# [DATA]

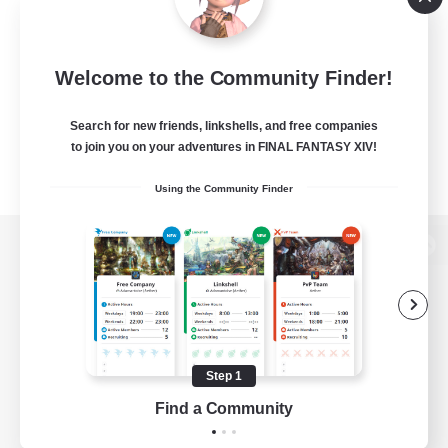
Welcome to the Community Finder!
Search for new friends, linkshells, and free companies
to join you on your adventures in FINAL FANTASY XIV!
Using the Community Finder
View desktop version of the Lodestone
Game Download
Step 1
Find a Community
Official Information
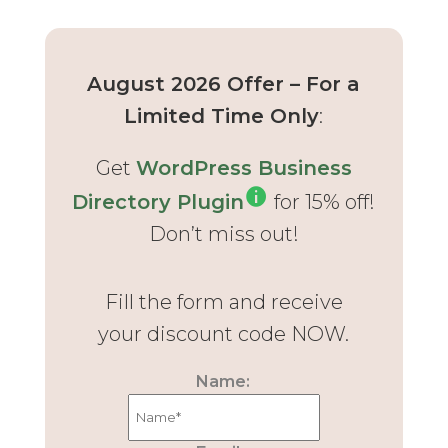
August 2026 Offer – For a
Limited Time Only
:
Get
WordPress Business
Directory Plugin
for 15% off!
Don’t miss out!
Fill the form and receive
your discount code NOW.
Name:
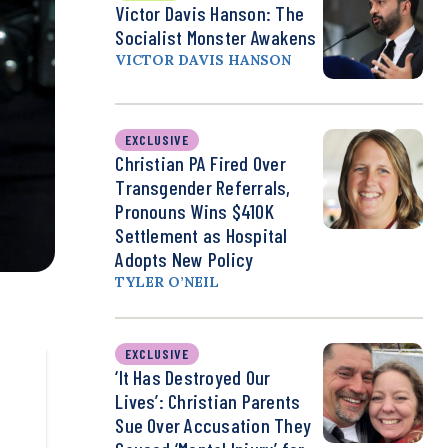
Victor Davis Hanson: The
Socialist Monster Awakens
VICTOR DAVIS HANSON
EXCLUSIVE
Christian PA Fired Over
Transgender Referrals,
Pronouns Wins $410K
Settlement as Hospital
Adopts New Policy
TYLER O’NEIL
EXCLUSIVE
‘It Has Destroyed Our
Lives’: Christian Parents
Sue Over Accusation They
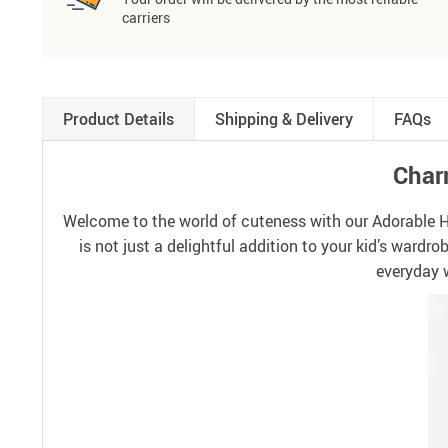
carriers
Product Details
Shipping & Delivery
FAQs
Charm
Welcome to the world of cuteness with our Adorable Hear
is not just a delightful addition to your kid’s wardr
everyday w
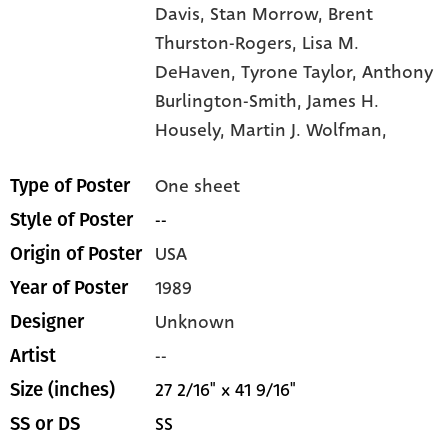
Davis,
Stan Morrow,
Brent
Thurston-Rogers,
Lisa M.
DeHaven,
Tyrone Taylor,
Anthony
Burlington-Smith,
James H.
Housely,
Martin J. Wolfman,
One sheet
Type of Poster
--
Style of Poster
USA
Origin of Poster
1989
Year of Poster
Unknown
Designer
--
Artist
27 2/16" x 41 9/16"
Size (inches)
SS
SS or DS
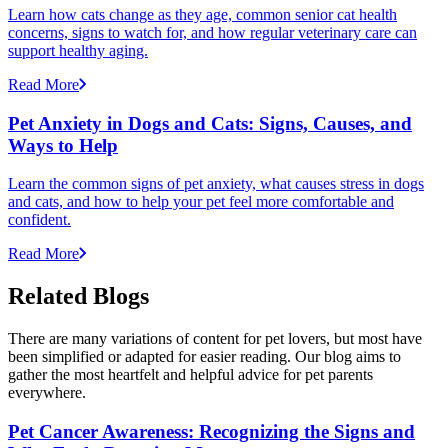
Learn how cats change as they age, common senior cat health
concerns, signs to watch for, and how regular veterinary care can
support healthy aging.
Read More
Pet Anxiety in Dogs and Cats: Signs, Causes, and
Ways to Help
Learn the common signs of pet anxiety, what causes stress in dogs
and cats, and how to help your pet feel more comfortable and
confident.
Read More
Related Blogs
There are many variations of content for pet lovers, but most have
been simplified or adapted for easier reading. Our blog aims to
gather the most heartfelt and helpful advice for pet parents
everywhere.
Pet Cancer Awareness: Recognizing the Signs and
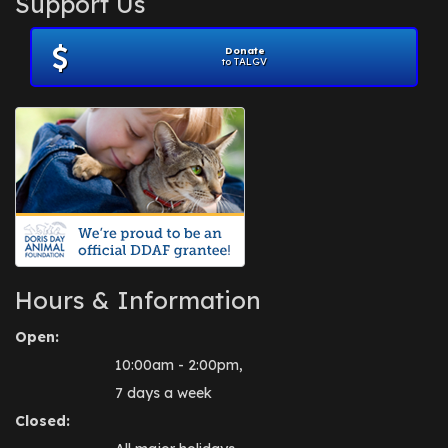
Support Us
November 2012
(1)
July 2012
(1)
Donate
June 2012
(2)
to TALGV
April 2012
(1)
October 2011
(1)
July 2010
(1)
Hours & Information
Open:
10:00am - 2:00pm,
7 days a week
Closed:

# [TASK DIRECTIONS]
In the entries, find every line holding "common" and copy it.

# [EXERCISE OUTPUT]
Learn how cats change as they age, common senior cat health
Learn the common signs of pet anxiety, what causes stress in dogs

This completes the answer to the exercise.